Tommy Womack’s spirit soars on new album

Tommy Womack Namaste

In the liner notes for Namaste, singer-songwriter-guitarist Tommy Womack writes that the album’s title translates as, “The spirit in me salutes the spirit in you.” It’s not altogether surprising that spirit was on Womack’s mind when it came to naming this, his sixth studio album as a solo artist. Just a few months prior to making the record, he had survived a near-fatal automobile crash that temporarily put him in a wheelchair. Despite the fact he was still dealing with injuries to his leg, sternum, and pelvis when he went into Alex the Great studio with producer Brad Jones last summer, Womack delivered impassioned performances on the record’s 11 tracks.

Womack’s unplanned meeting with a semi was the second time in eight years he had stared death in the face and lived to sing about it. “I Almost Died” — one of the most powerful songs on the album — deals with that first experience. It is a bone-chilling account of when he overdosed on something and his heart stopped, just before the release of his 2007 masterpiece There I Said It!. “It might have been meth, it might have been blow/These days, baby, you just don’t know,” he sings over the song’s haunting, churning groove anchored by drummer Paul Griffith’s martial beat and saluted by Womack’s acoustic guitar and Will Kimbrough’s banjo part.
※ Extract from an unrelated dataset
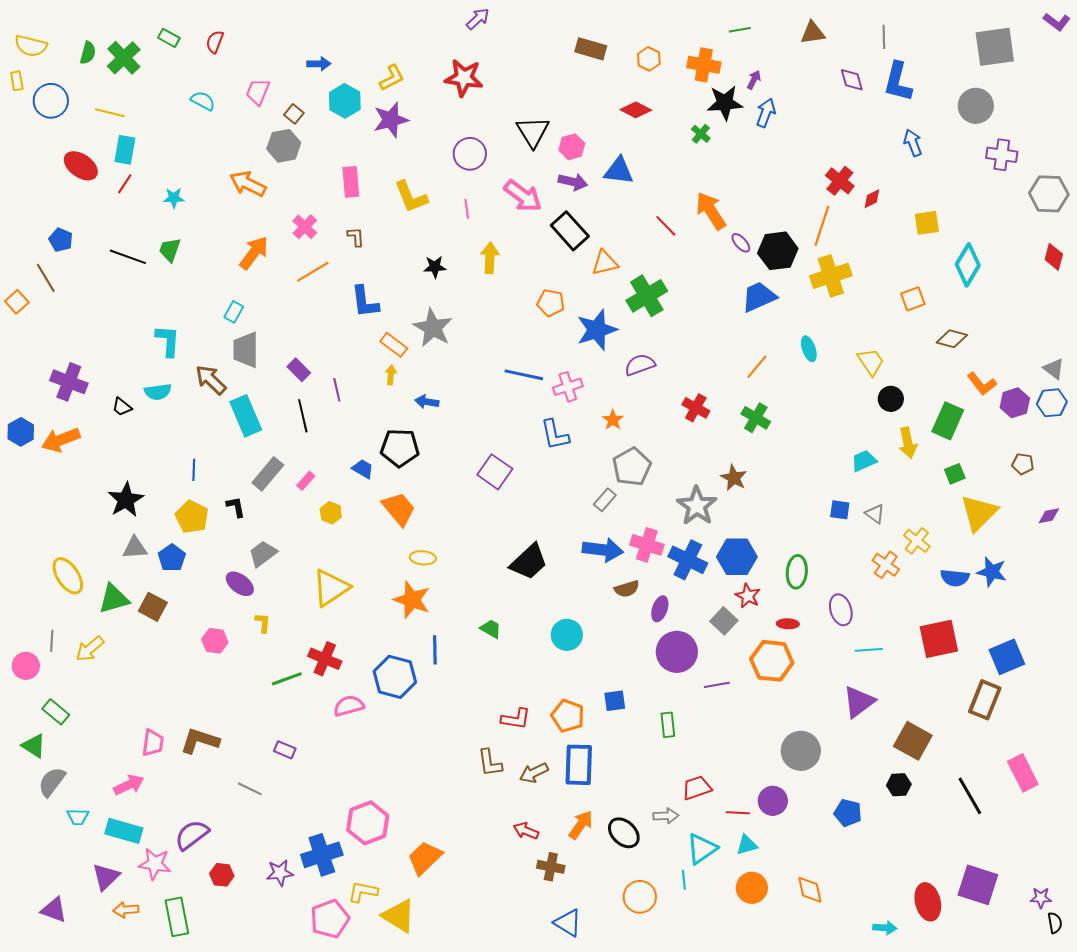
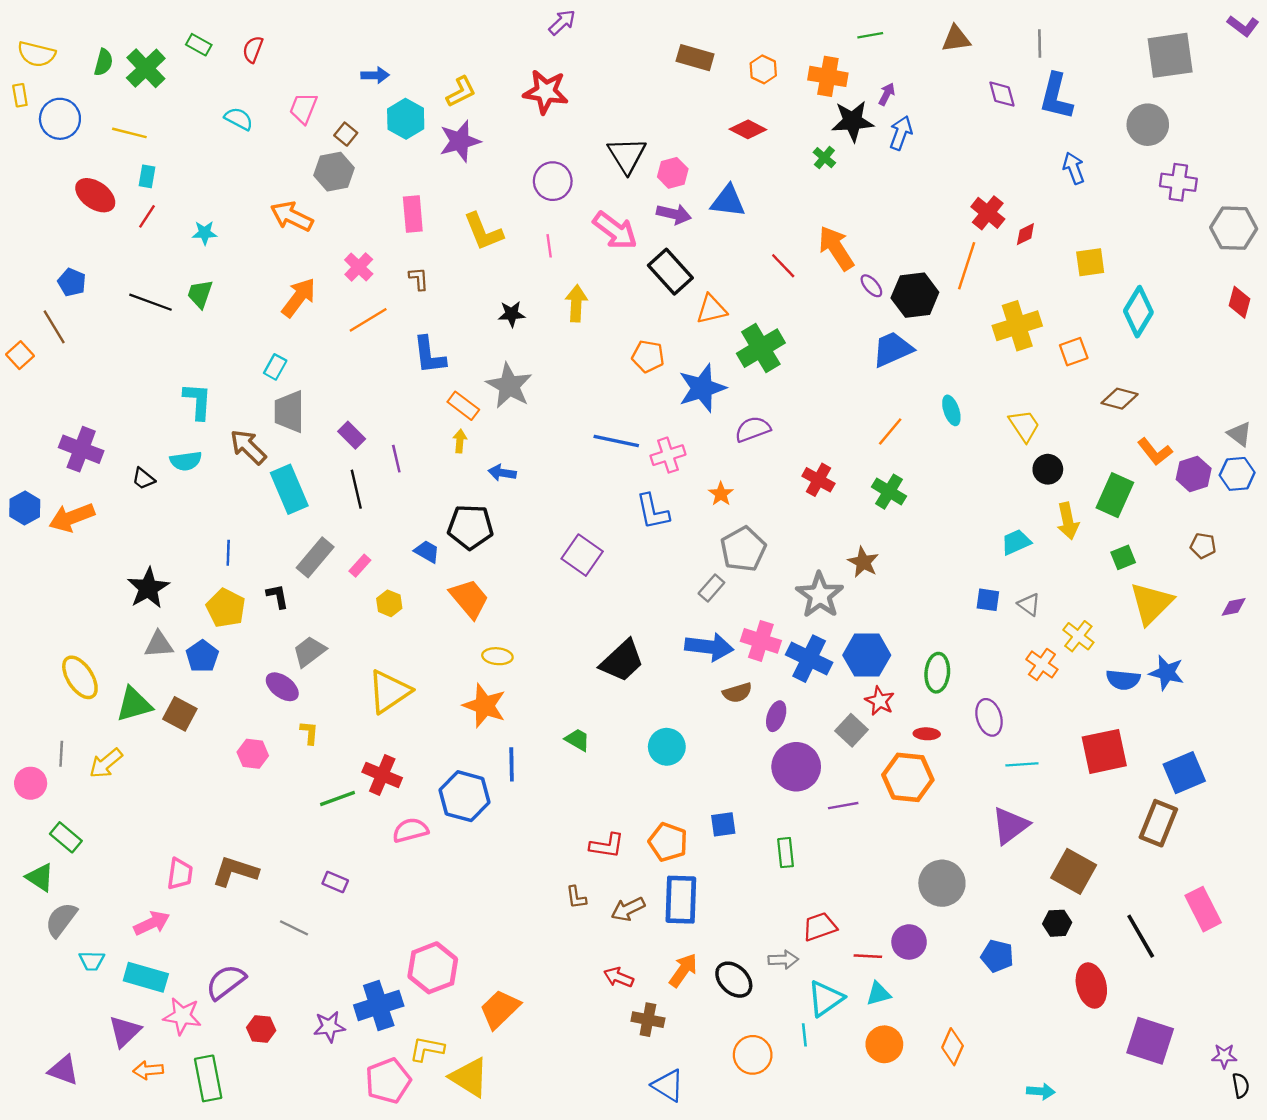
cyan rectangle: (125, 150) -> (147, 176), size x0.7
yellow cross: (831, 276) -> (1017, 326), moved
brown L-shape: (490, 763) -> (576, 897), size x0.7
orange diamond: (810, 890) -> (953, 1047), turned 36
red ellipse: (928, 902) -> (1091, 985), moved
Kimbrough also contributes the swirling, ringing electric guitars that combine with Jones’ “Helter Skelter” bass line to express the life-and-death urgency of the moment. On the final verse, Womack remains defiant:

Did it scare me to death?
Yes, I believe so
Did it make me stop?
Hell no!

Facing death will alter your perspective, heighten your awareness of how fleeting and fragile life is, sharpen your vision when it comes to seeing what’s important and what’s not, make you laugh at what used to concern you. Womack made Namaste from that point of view, and the result is a mature but unrepentant record on which he waxes nostalgic, pokes fun at aging (“Comb-over Blues,” “Hot Flash Woman”) and country music (“When Country Singers Were Ugly”), wrestles with the devil, and gets right with God.

The record begins with a memory (“Angel”) and ends totally in the moment (“It’s A Beautiful Morning”). In between, Womack reminds everyone why he is one of Nashville’s great songwriters: a brilliant and singular voice; smart-ass punk rocker turned reluctant troubadour, fearless and honest, holding a mirror up to the world — and himself. While this is a true album, a complete song cycle, a few other songs deserve special mention.
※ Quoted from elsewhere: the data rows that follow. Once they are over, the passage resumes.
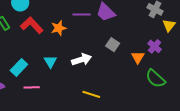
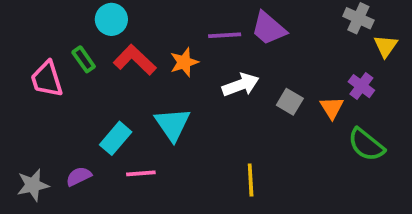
gray square: (113, 45) -> (290, 102), moved
white arrow: (82, 60) -> (241, 85), moved
cyan triangle: (50, 62) -> (173, 124), size x1.5
yellow line: (91, 94) -> (251, 180), turned 72

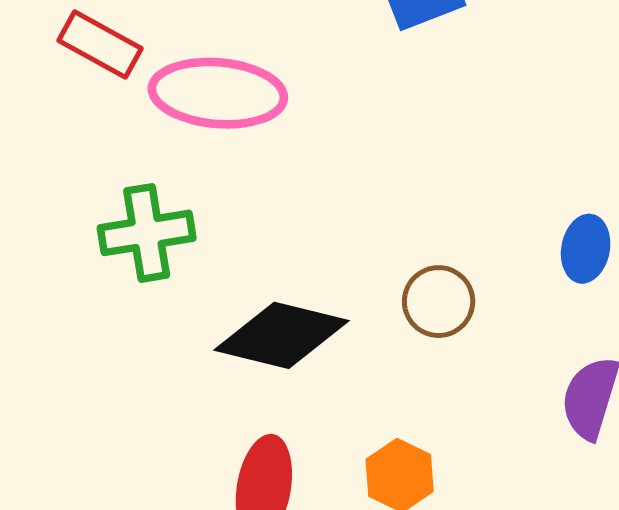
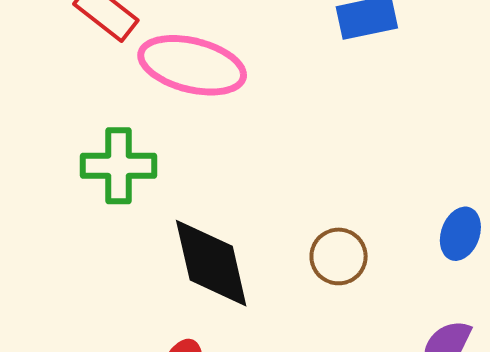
black diamond: (282, 335) -> (211, 263), turned 54

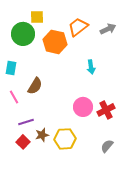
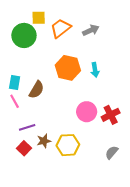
orange trapezoid: (78, 27) -> (61, 28), moved
gray arrow: (108, 29) -> (91, 30), moved
orange hexagon: (55, 42) -> (68, 68), moved
cyan rectangle: (11, 68) -> (15, 82), moved

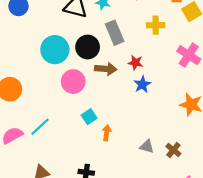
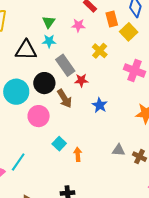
yellow cross: (156, 25) -> (100, 51), turned -35
red star: (135, 63) -> (81, 80), moved
brown arrow: (106, 69) -> (65, 99), turned 66
gray triangle: (147, 146) -> (118, 150), moved

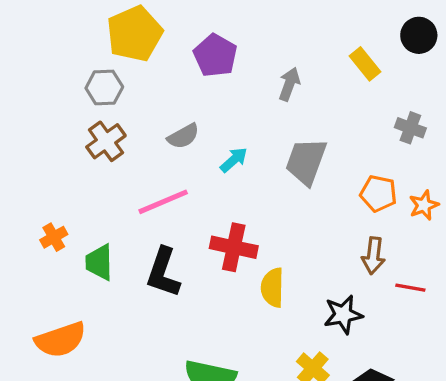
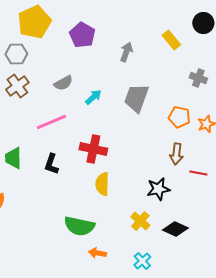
black L-shape: (163, 272) -> (51, 164), size x0.7
yellow semicircle: (272, 288) -> (102, 184), moved

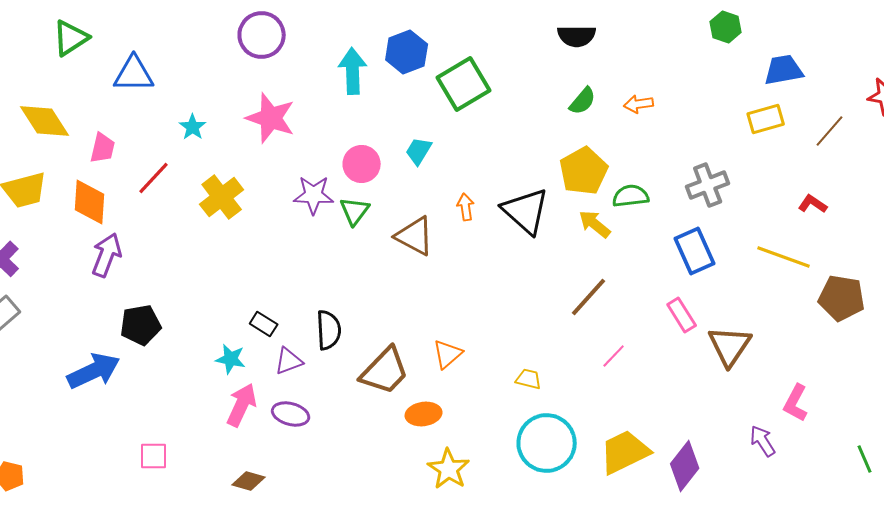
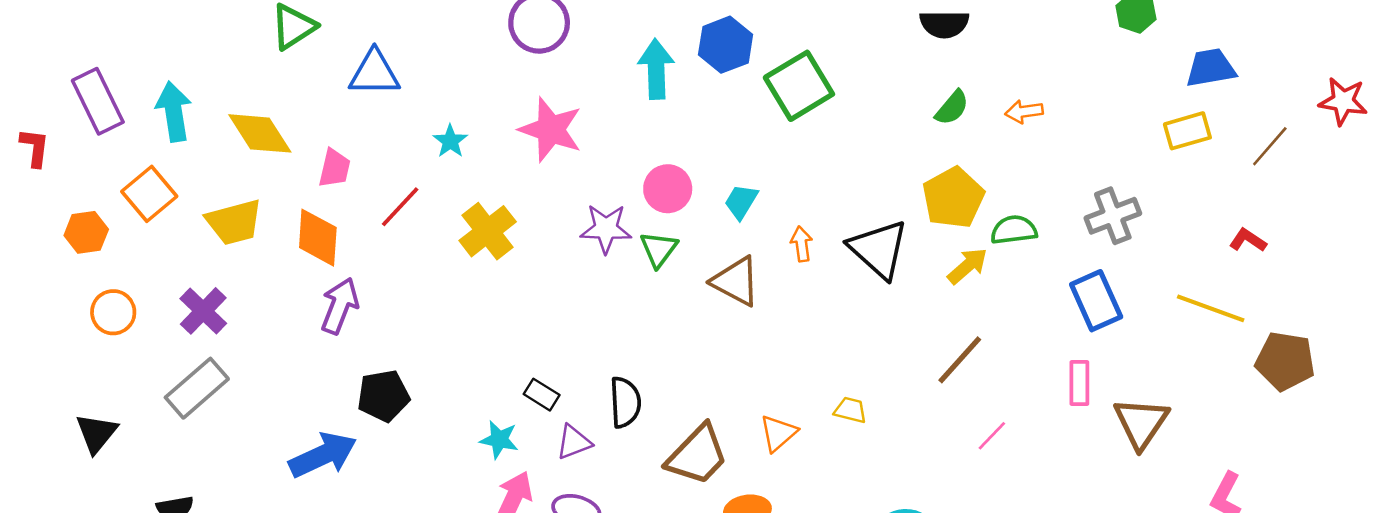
cyan trapezoid: (419, 151) -> (741, 202), moved
yellow arrow: (595, 224) -> (967, 266), turned 100
pink rectangle: (682, 315) -> (1079, 383), turned 32
yellow trapezoid: (529, 379) -> (850, 410), moved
Womack offers his opinion on his adopted hometown’s new “It” city status on “Nashville,” the one song not tracked at Alex the Great. It was recorded at a house concert in Zionsville, Ind., at Free Range House, the arrangement improvised on the spot with Womack instructing the band of guitarist Kimbrough, drummer Griffith, backing vocalist Lisa Oliver Gray, and bassist Matt Fell, “Maybe something like jazz on The Steve Allen Show in 1954. You know what I’m saying?” — and the band knew. The song, which he calls “a work in progress” in the live intro, includes some hilarious observations about Music City, such as:

Nashville is boiling over people
Astronauts can see us from space
Spill a glass of expensive wine in the front yard
Watch a condominium sprout up in its place

On “Darling Let Your Freebird Fly,” Womack one-ups The Charlie Daniels Band’s “The South’s Gonna Do It Again,” name-checking a who’s who of music icons over a Southern boogie groove: Mick and Keith, Minnie Pearl and Hank Williams, John and Yoko, Dylan, Johnny and June, Elvis, Jerry Lee Lewis, and of course, Ronnie Van Zant of Lynyrd Skynyrd. He also gives a shout out to one of his local heroes: “Put on that David Olney record, and I’ll wait here for the cops.” Musically, the song features inspired solo turns by Ross Rice on piano and Mark Robinson on guitar.
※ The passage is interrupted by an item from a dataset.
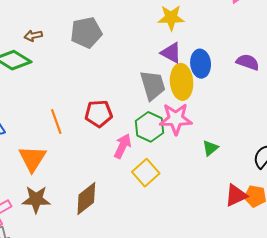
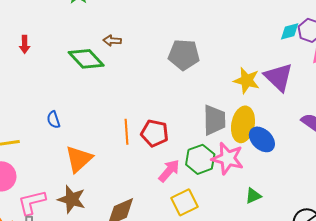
yellow star: (171, 18) -> (247, 80), moved
gray pentagon: (86, 33) -> (184, 55), moved
purple triangle: (171, 53) -> (279, 77), moved, size x1.4
blue ellipse: (201, 64) -> (262, 139), moved, turned -56
orange line: (56, 122) -> (127, 132), moved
Finally, there is “God Part III,” Womack’s answer to both John Lennon’s “God” and U2’s “God Part II.” Set to a barebones country backbeat, the song’s verses are basically a narrative of the historical Jesus, but on the chorus, he counters Lennon, declaring, “I believe in Beatles.”

Only time will tell where Namaste ranks in his oeuvre, but there can be no denying Womack has made a potent artistic statement on the record, a statement informed in no small part by the insight gained from looking death squarely in the eye.

(Editor’s note: In addition to being a songwriter and recording artist, Tommy Womack is an author and writer whose work appears regularly in The East Nashvillian.)